So far so good, I was impressed with what I saw and how transparent Vital Farms was being with us. I am part of the “press”, I could easily tell a very different story if things were not so awesome. While I was packing eggs and learning about the “smart” barns that measure temperature, feed levels, water levels, ventilation and many other things other members of the tour were going two by two into the part of the barn where the chickens are kept safe. As they exited, they were all smiles and even boasting of being able to hold one of the “girls on grass” which is the loving term Vital Farms uses for their hens.
I was the last one to enter the barn. The smell was strong and took a moment to take in. The hens are farm animals after all, so I didn’t expect a red carpet and roses. There were still plenty of hens in the barn chatting, laying and feeding. This is what I love about this whole system, the hens get to do what they want when they want to do it. That even makes a human happy to live in those fantasy conditions and these hens are living in hen heaven on earth.

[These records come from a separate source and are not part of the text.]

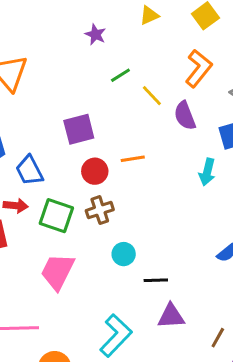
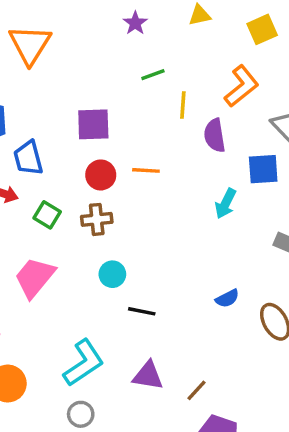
yellow line: (152, 96) -> (183, 105), turned 35
green square: (56, 216) -> (47, 215), size x0.7
purple triangle: (171, 316) -> (148, 376), moved

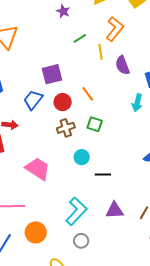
orange L-shape: (241, 86) -> (115, 29), moved
blue trapezoid: (28, 158) -> (33, 100), moved, turned 65
orange line: (146, 170) -> (88, 94), turned 63
green square: (47, 215) -> (95, 124), moved
pink trapezoid: (35, 277) -> (38, 169), turned 96

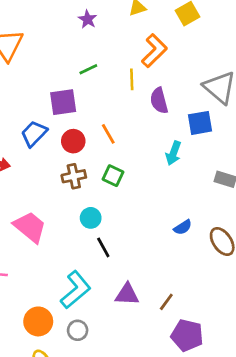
green line: (80, 38) -> (88, 69), moved
black line: (103, 175) -> (103, 247), moved, turned 56
orange circle: (36, 232) -> (38, 321), moved

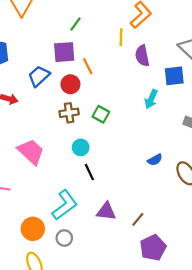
green line: (88, 69) -> (75, 24), moved, turned -32
orange line: (108, 134) -> (88, 66), moved
purple pentagon: (187, 335) -> (153, 248), turned 30

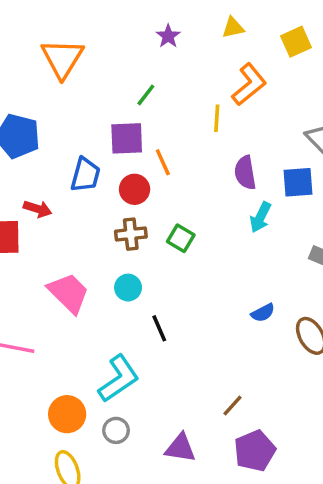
purple semicircle: (142, 56) -> (245, 173), moved
blue trapezoid: (39, 76) -> (85, 175), turned 145
cyan circle: (81, 147) -> (128, 288), moved
purple triangle: (106, 211) -> (180, 448), moved

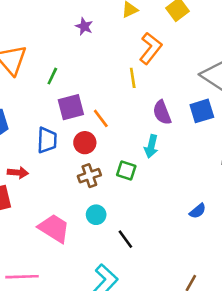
green line: (146, 95) -> (52, 76), moved
cyan arrow: (260, 217) -> (151, 146), moved

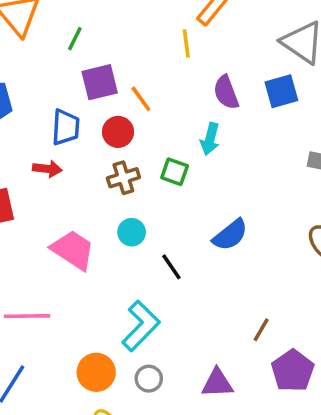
red arrow: (18, 173) -> (47, 169), moved
blue semicircle: (198, 211) -> (230, 235), moved, size x1.5

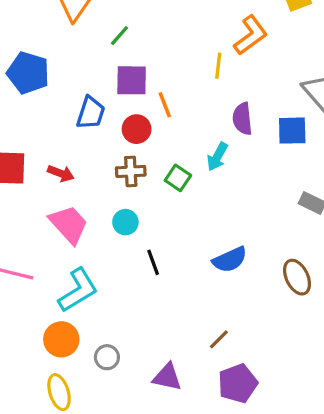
red arrow: (47, 169) -> (61, 173), moved
blue semicircle: (230, 235) -> (230, 260), moved
cyan L-shape: (141, 326) -> (78, 290), moved

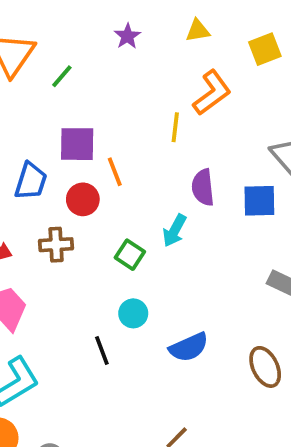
green line: (119, 36) -> (62, 76), moved
brown cross: (131, 171) -> (56, 245), moved
cyan circle: (125, 222) -> (133, 313), moved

The girls are loud and chatty and even more so because there are three blue suit wearing humans in their barn. Also very curious. Now was my time to really get up close and personal with these Vital Farms girls. The farmer that gave us the tour gently picked up one of the beautiful brown hens and asked me if I wanted to hold her. YES! She was warm and soft and shiny. She acted as if she was enjoying our interactions. As I held her, more hens gathered at my feet, and I am pretty sure they were all jealous! I took a quick video and being curious she reached over and tried to give me a hen kiss…actually, she was attracted to my eyelashes and wanted to see if they were real. They are!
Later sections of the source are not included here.